Wells Fargo’s Brian Jacobsen asks: How inevitable is a market correction?

Brian Jacobsen, chief portfolio strategist at Wells Fargo Asset Management, has considered the inevitability of market corrections.

The S&P 500 Index ended May at 2.3% off its all-time high of 1,669, which was set a mere 10 days earlier. Some investors have probably been thinking that the market has run too high, too fast, and they are waiting for a 5% to 10% pullback before jumping in. Of course, they probably started saying that 20% to 30% ago. In the effort to avoid a 5% to 10% loss, they gave up 20% to 30% in gains.

This is not to say that a market correction of 5% to 10% won’t happen, but it’s not inevitable. As we’ve argued before, we think the equity market is going through a long-term market correction, but a correction to the upside, not the downside. Perhaps it will seem richly valued if we go above 1,720 before the end of the year, but even at that level, stocks would look attractive for those with investment horizons of three years or more instead of three days or less.

One statistic that some media outlets have thrown out there is that the market declines 5% to 10%, on average, every three years, and that we are overdue for a correction. This claim is an example of a bad use of statistics.

I looked at the daily closing values of the S&P 500 Index since January 5, 1950, and measured how long it took before the market went down 5% or 10% from any given day. For 54.3% of the days, I found no 5% correction. For 69.3% of the days, I found no 10% correction. In other words, if you invested on any random day, you would have had less than a 45.7% chance that the S&P 500 Index would have gone below 5% lower than you started and less than a 30.7% chance that the market would have gone 10% lower than you started. In other words, there is nothing inevitable about there being a market correction.

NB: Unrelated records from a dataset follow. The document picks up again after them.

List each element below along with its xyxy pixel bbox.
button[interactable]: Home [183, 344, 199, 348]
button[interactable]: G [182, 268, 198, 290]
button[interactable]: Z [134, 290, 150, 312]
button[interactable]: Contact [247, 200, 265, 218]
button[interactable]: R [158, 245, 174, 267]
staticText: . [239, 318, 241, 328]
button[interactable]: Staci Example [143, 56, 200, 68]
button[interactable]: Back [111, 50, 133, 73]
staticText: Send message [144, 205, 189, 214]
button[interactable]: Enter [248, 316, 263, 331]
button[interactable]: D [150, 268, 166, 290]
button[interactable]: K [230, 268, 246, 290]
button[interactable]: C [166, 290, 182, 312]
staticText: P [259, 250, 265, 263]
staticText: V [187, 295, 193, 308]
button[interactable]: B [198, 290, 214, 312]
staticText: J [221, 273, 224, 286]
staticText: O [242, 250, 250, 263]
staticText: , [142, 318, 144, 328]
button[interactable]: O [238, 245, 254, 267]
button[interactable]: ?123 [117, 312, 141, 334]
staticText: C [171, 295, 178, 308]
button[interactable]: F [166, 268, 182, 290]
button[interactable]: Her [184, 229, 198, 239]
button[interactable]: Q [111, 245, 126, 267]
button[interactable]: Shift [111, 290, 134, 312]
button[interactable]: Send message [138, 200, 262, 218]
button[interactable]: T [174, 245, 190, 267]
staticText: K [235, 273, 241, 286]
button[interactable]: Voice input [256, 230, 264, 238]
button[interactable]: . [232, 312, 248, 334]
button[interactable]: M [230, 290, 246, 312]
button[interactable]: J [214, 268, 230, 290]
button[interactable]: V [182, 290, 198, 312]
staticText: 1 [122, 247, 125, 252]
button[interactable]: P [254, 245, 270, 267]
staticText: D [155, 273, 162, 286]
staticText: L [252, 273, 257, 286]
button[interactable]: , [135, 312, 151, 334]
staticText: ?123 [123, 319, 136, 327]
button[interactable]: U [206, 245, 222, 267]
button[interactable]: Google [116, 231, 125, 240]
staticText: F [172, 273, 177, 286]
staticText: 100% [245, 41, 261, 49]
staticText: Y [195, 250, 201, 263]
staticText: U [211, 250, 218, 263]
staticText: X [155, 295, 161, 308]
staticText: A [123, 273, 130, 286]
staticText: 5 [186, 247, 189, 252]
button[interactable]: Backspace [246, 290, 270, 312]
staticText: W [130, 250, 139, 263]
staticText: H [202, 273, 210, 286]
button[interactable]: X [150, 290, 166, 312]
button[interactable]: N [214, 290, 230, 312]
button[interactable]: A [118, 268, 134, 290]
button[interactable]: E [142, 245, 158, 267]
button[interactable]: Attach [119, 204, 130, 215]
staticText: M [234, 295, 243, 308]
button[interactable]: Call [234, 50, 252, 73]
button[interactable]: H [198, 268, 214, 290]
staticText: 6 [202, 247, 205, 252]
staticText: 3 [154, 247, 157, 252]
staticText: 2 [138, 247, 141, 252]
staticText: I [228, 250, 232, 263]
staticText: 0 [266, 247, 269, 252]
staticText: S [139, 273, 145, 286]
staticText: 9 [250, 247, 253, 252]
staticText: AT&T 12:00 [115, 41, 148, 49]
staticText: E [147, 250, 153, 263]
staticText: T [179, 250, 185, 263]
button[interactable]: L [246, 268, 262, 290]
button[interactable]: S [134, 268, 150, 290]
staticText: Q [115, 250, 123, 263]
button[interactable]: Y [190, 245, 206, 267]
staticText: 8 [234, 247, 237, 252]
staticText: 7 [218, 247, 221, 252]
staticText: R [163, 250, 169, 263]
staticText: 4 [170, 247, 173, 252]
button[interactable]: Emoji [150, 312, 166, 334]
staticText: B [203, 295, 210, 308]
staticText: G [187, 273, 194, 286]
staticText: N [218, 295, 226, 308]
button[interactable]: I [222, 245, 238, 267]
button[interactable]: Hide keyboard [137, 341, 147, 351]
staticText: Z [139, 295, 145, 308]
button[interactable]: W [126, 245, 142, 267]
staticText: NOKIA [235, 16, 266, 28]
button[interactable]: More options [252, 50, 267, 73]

When there were corrections, the average time it took to drop 5% was 2.97 years and the average time it took to drop 10% was 3.16 years. Properly, the media should be reporting, “Assuming that there will be a correction, it will typically take around three years to happen.” That’s different than saying that corrections happen every three years. They don’t. More often than not, corrections don’t happen.